Covert Exercises (Doing Mode)

Once you recognize that you are in a high-risk situation,you have to cope with it. At the most fundamental level, the exercise of will is synonymous with Doing Mode. (Even non-reactive acceptance, when used in the service of helping you escape an addictive trap is part of Doing Mode).

Exercising will is tricky because what you want is continually changing. Indeed, sometimes you may want to lapse, and so at that time lapsing may seem to be the exercise of your will. For our purposes, the Exercise of Will refers to following your path of greatest advantage, as you define it when you have access to your core motivation and Cognitive Processing System.

"Asleep at the wheel" metaphor: When the driver is asleep at the wheel of an automobile in motion, the vehicle's path has nothing to do with the intentions of the driver.

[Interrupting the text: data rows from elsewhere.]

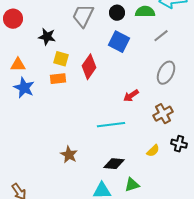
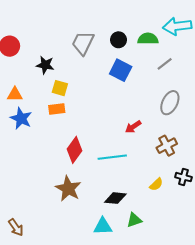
red diamond: (89, 67) -> (75, 150), moved
brown star: (69, 155) -> (68, 189), size x1.4

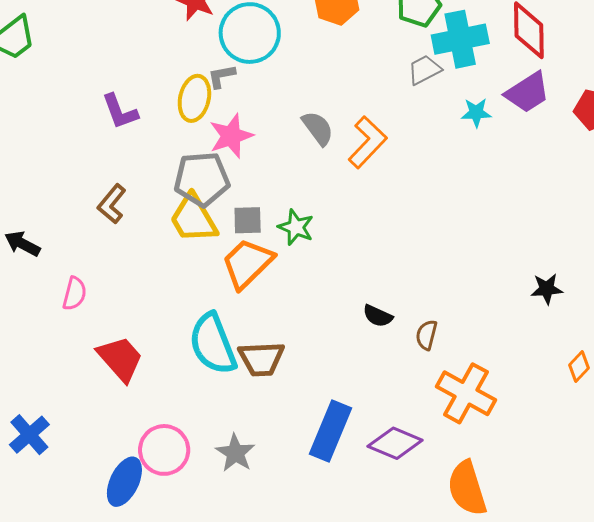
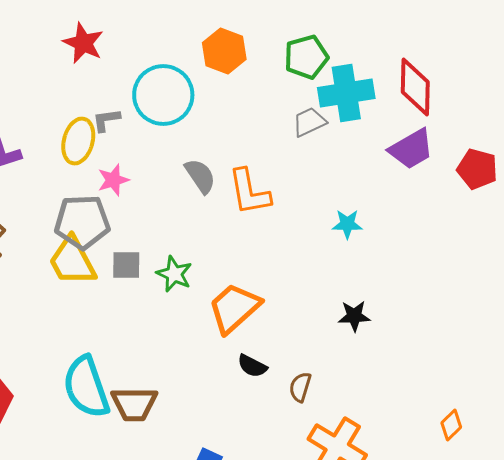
cyan circle: (250, 33) -> (163, 95), moved
cyan star: (476, 113) -> (347, 224), moved
pink star: (231, 136) -> (113, 180), size x0.7
orange L-shape: (367, 142) -> (249, 192), turned 124
orange trapezoid: (247, 263) -> (234, 308), moved
black star: (547, 289) -> (354, 316), moved

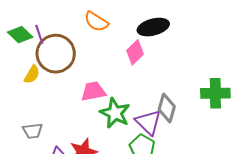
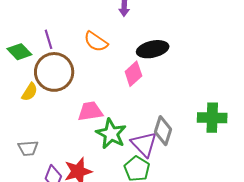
purple line: (39, 34) -> (49, 39), moved

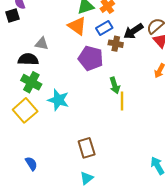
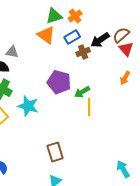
brown cross: (116, 44) -> (83, 52), turned -32
purple pentagon: (91, 58) -> (59, 82), moved
green arrow: (115, 85) -> (82, 92), turned 77

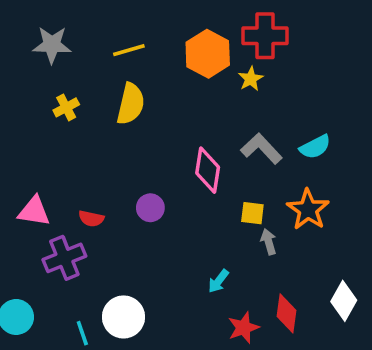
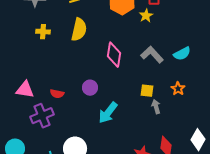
yellow cross: (66, 107) -> (43, 32), turned 32
pink diamond: (208, 170) -> (114, 55), moved
orange star: (308, 210) -> (178, 89), size x0.6
cyan arrow: (218, 281) -> (108, 113), moved, size x1.6

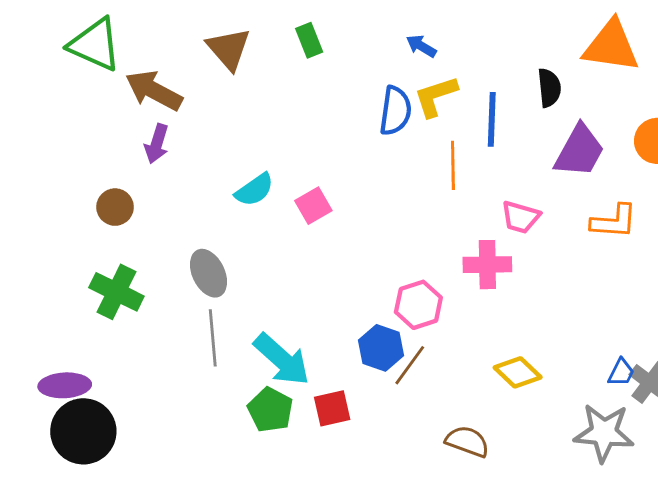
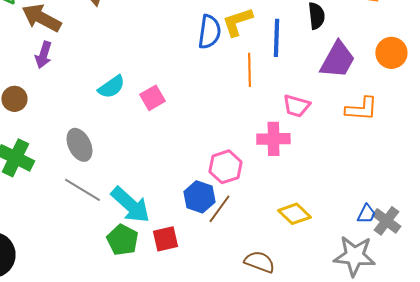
gray line: (213, 338) -> (82, 190), turned -54

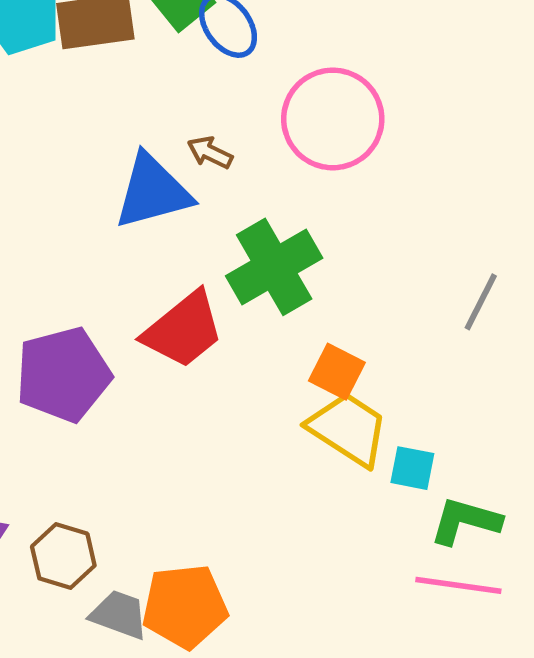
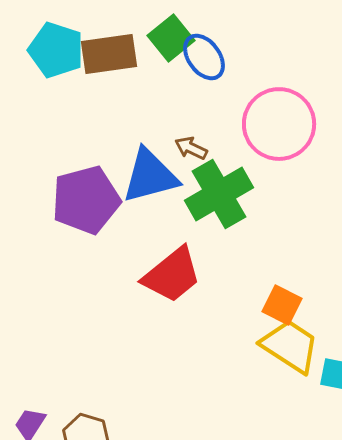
green cross: (274, 267) -> (219, 194), moved
purple pentagon: (63, 374) -> (86, 200), moved

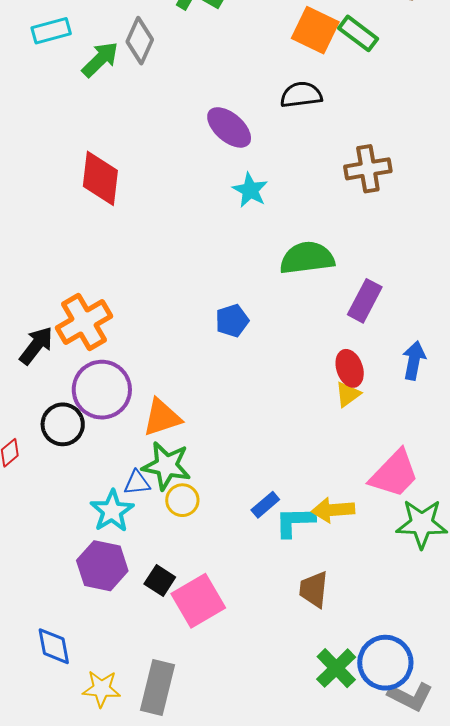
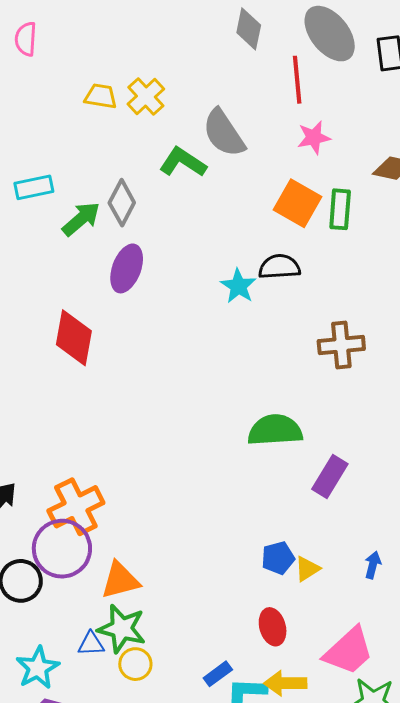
green rectangle: (358, 33) -> (340, 209), turned 54
purple ellipse: (229, 127) -> (127, 268), moved, turned 66
cyan star: (250, 190) -> (238, 286), moved
blue pentagon: (232, 321) -> (278, 558), moved
orange cross: (84, 322) -> (76, 507), moved
blue arrow: (414, 360) -> (373, 565), moved, size x0.7
red ellipse: (350, 368) -> (273, 627), moved
cyan star: (112, 511) -> (38, 668), moved

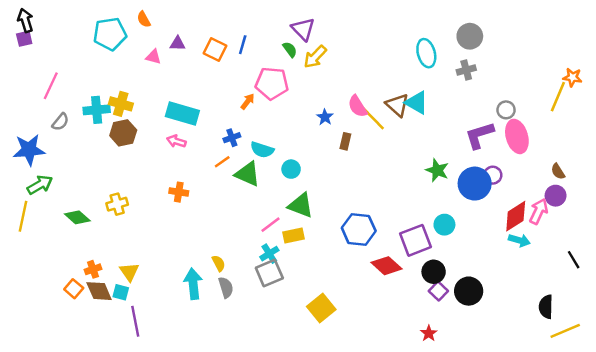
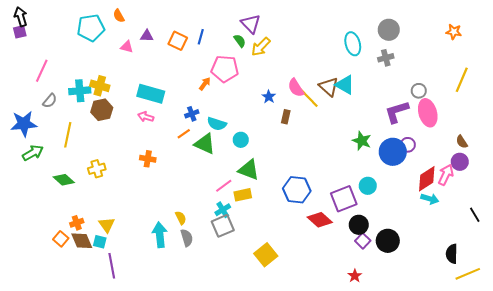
orange star: (572, 77) -> (454, 32), moved
yellow line: (23, 216) -> (68, 135), moved

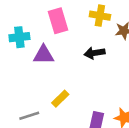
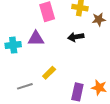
cyan cross: (19, 37) -> (13, 45), moved

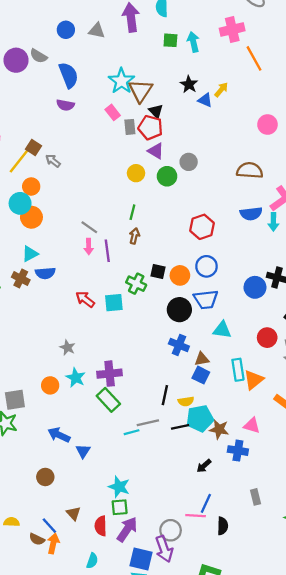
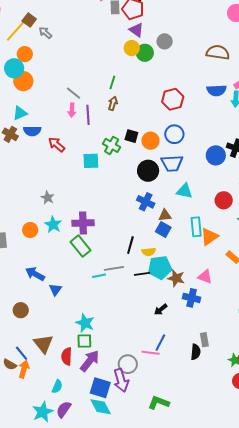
yellow circle: (136, 173) -> (132, 48), moved
red arrow: (85, 299) -> (57, 144), moved
brown triangle: (73, 513) -> (43, 344), size x1.5
black semicircle: (223, 526) -> (196, 352), moved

Likewise, when you are "asleep at the wheel," your behavior will follow the path of least resistance and hence be determined by cause-and effect principles such as the PIG, the Karma of your conditioning history, counter-regulatory motivation, etc. To prevent relapse, you must somehow awaken the entity that is aware of your core motivation and has access to your Cognitive Processing System before it is too late.

Getting out of an autonomous doing trance is not trivial. You will have to perform as intended during moments when there is a lot of competition for your attention. Exercising will during moments of crisis is analogous to the demonstration of musical or athletic virtuosity: The apparent instantaneous and effortless reactions result from considerable effort expended in preparation and practice.

Intentional Trance Formation

Whatever trance you are experiencing at a given moment is at least partially determined by what you are attending to.  So any change in the focus of attention is likely to elicit trance formation.  The change may occur as a result of the appearance of a highly salient stimulus, or because you intentionally directed your attention to a particular stimulus, for example getting in the mood for sex by intentionally focusing on sexually arousing thoughts and images.

Merely thinking about the incentive or, perversely, trying not to think about it, increases your urge to use it.  The incentive has many associations and there are many salient trance forming thoughts and images that can elicit a high-risk state.  To exercise your will, shift your attention from what is most salient to what is meaningful. This purposeful shift is certainly a Doing Mode reaction, but it occurs covertly.

Hypnosis and other covert doing strategies involve the purposeful shifting of attention from salient stimuli that elicit pathogenic states to thoughts or images that elicit resourceful states.

Thought Experiment: Will's Question

Research this Implementation Intention: "When I find myself in a high-risk state [such as thinking of the incentive, or experiencing a negative emotional state], I will focus on Will’s Question: 'What is the best use of my attention right now?'"   

Your answer becomes the target for your attention.  Since it will probably be less salient than other stimuli that will compete for your attention, you will have to continue to exercise the faculties involved in redirecting your attention back to the intended target, until you achieve Intentional Trance Formation.

Each exposure to a high-risk situation is an opportunity to use this exercise to strengthen the faculties required to act as intended despite the influence of local stressors and temptations.  Nature will be good to you and will give you many opportunities to enhance your ability to act in accord with your interests during high-risk situations.